[Transcribed page contents]

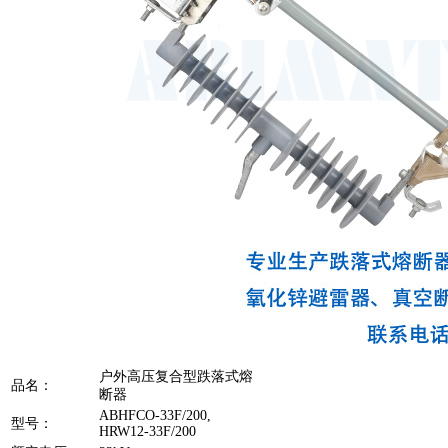
户外高压复合型跌落式熔
品名：
断器
ABHFCO-33F/200,
型号：
HRW12-33F/200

- **WHAT THE TASK ASKS**
Type the entries again verbatim. Drop the images.

- **RESPONSE**
户外高压复合型跌落式熔
品名：
断器
ABHFCO-33F/200,
型号：
HRW12-33F/200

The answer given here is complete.